There may be more evidence implying humans are meant to migrate than suggesting people should "settle down and act right." There is our ancient history of summer hunting grounds and winter camps. There is our modern tendency to hit the highway or flock to the beach for spring break or summer vacation. Every time we gleefully blurt out "Road trip!" is a primal confession that the human heart relishes a journey as much as a destination.
Astute observers of nature perceive that the Creator likes the creatures shaking their asses across the terrestrial dance floor. Canadian geese instinctively configure for aerodynamics then navigate by the stars. Monarch butterflies position solar-panel wings for recharging then glide from Maine to Mexico. Central American turtles find directions at sea using electromagnetic fields in ways that inspired Olmecs to invent the compass. And South American boys named Che instinctively drop out of med school to ride motorcycles across the continent with no measurable survival benefit yet inspiring hope and T-shirts to sustain future generations of the species.

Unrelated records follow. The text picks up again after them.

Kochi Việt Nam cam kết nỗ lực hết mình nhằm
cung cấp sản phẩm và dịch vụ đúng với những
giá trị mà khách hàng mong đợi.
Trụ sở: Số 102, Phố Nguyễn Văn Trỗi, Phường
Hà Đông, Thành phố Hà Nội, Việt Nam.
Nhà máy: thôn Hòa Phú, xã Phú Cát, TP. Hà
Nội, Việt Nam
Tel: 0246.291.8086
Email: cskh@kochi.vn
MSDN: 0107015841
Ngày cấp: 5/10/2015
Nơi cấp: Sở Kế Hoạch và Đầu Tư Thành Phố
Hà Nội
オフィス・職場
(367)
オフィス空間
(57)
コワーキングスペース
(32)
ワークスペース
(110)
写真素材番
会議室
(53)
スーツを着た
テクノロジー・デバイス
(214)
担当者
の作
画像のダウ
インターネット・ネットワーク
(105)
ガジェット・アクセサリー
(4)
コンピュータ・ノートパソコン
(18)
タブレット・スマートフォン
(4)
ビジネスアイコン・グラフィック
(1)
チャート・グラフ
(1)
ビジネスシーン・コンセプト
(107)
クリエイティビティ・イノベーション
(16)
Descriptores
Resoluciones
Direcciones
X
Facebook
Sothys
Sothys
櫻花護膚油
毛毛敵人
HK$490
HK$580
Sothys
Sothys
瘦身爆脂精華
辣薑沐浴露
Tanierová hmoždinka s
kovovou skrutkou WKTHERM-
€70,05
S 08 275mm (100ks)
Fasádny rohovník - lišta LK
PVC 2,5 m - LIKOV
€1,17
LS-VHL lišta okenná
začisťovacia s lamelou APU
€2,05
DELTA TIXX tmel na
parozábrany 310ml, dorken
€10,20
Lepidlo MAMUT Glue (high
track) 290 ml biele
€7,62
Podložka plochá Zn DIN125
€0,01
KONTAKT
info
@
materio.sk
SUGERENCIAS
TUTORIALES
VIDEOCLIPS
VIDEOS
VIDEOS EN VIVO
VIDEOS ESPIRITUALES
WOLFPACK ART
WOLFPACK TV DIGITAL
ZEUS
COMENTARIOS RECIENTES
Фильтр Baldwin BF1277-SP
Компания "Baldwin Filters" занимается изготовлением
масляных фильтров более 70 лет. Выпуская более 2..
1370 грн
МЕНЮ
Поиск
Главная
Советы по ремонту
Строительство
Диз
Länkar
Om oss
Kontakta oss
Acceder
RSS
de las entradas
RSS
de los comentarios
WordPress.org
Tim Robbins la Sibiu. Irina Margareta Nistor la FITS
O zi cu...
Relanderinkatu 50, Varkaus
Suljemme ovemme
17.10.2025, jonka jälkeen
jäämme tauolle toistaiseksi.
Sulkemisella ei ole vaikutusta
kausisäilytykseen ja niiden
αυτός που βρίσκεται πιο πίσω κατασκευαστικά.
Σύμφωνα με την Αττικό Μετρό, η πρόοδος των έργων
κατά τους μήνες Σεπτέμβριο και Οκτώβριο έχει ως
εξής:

The philosopher Schopenhauer declared that mankind is doomed to forever vacillate between stress and boredom. A simpler, happier creature might consider this instinct more a blessing than a curse. Thus, the hobbit Bilbo Baggins kicks off an Oscar-nominated road trip by shooting out of a cozy, orderly, stuffy hobbit-hole like the metallic ball sharing his initials. He shouts, "I'm going on an adventure!" which is, after all, the only point.
Why else would folks tolerate three more money-grubbing reconfigurations of hobbits, elves, dwarves, trolls, orcs, wizards, rings and swords? Just one reason: it's fun to go on an adventure. (At least, for most of the quest/film.) Likewise, as scientists strap digital bracelets on wildebeests to track how they migrate in ever-shifting clusters to minimize predictability and avoid predation, this magazine digitally monitors the instinctual migrations of the wild beastly herd known as humanity.
In addition, we promote the official record of such migrations: my books. This isn't simply to fund my geographical and literary ramblings, but that we might learn from these epic journeys to ensure the survival of our species. Buy my books; save the humans. It's not that complicated, people. Then, we can go on relishing endless, mindless (hopefully-awardless) adventures like The Hobbit. If you think you can't enjoy the company of such short, hairy, beer-swilling folk, I know some Mexican girls you really should meet. Ay mamacita! Enough said.